J’avais l’habitude de penser que boire et me droguer m’emmenait autre part. Pas dans le sens tripper, je n’ai jamais aimé ce type de drogue mais dans le sens où elle éveille une partie de moi qui vit à l’intérieur et qui pour gère la logistique pour moi. Une sorte d’agent de com’ ou d’agent de voyages qui me dit d’aller dans des endroits pour sociabiliser où je n’aurais pas été en temps normal. Mais cela ne dure pas longtemps et finalement je fais exactement le contraire, en reste assis à ma place. Je bois sous mon porche la nuit la plupart du temps seul et ma femme est assise à l’intérieur en buvant sur le canapé et ma mère est assise dans sa chambre en regardant la télévision en train de boire et mon beau-père est dans l’autre pièce en train de boire et personne ne va nulle part.
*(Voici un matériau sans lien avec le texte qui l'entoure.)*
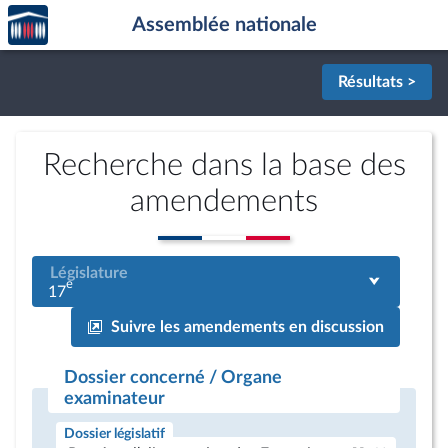
Accèder
Aller au contenu
Aller en bas de la page
Assemblée nationale
à la
page
d'accueil
Résultats >
Recherche dans la base des
amendements
Législature
e
17
Suivre les amendements en discussion
Dossier concerné / Organe
examinateur
Dossier législatif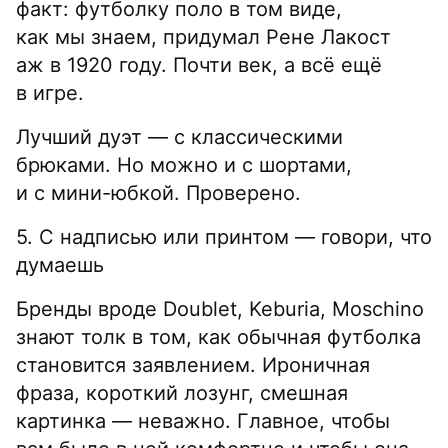
факт: футболку поло в том виде,
как мы знаем, придумал Рене Лакост
аж в 1920 году. Почти век, а всё ещё
в игре.
Лучший дуэт — с классическими
брюками. Но можно и с шортами,
и с мини-юбкой. Проверено.
5. С надписью или принтом — говори, что
думаешь
Бренды вроде Doublet, Keburia, Moschino
знают толк в том, как обычная футболка
становится заявлением. Ироничная
фраза, короткий лозунг, смешная
картинка — неважно. Главное, чтобы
Les gens aiment parler de leurs projets et essayer des nouvelles choses. Mes amis comiques parlent souvent du nombre de personnes qui leur ont dit qu’ils devaient essayer du stand up. Les fans de musique sont fascinés par la vie de baroudeur et veulent savoir ce que cela fait de

jouer des spectacles. Les gens me disent qu’ils vont commencer à aller à la salle ou qu’ils envisagent de se faire tatouer quand ils voient un des miens. A cela je dis « Faites-le, arrêtez d’y penser et faites-le ». D’une manière plus agréable mais l’idée reste la même. Mais les gens ne le font pas. Ils ont peur de ce qu’ils pourraient découvrir sur eux-mêmes s’ils partent du même endroit où ils se trouvent actuellement.

A quoi ressemble là ou je ne suis pas ? Est-ce que les gens là-bas font des choses qui pourraient me plaire où pas? En tant que personne qui a écrit si souvent sur les voyages je sais qu’entendre cela de quelqu’un ce n’est pas le même chose si vous l’avez fait vous-même.

Parfois, je parle à mes amis qui sont sobres de la même manière que lorsque vous revenez de vacances d’un endroit sympa où vous avez toujours voulu aller. Oh wow comment était le Japon ? Et ils vous disent à quel point c’est formidable et vous dites que vous le ferez un jour même si vous savez éperdument que vous ne le ferez pas mais vous le dites quand même.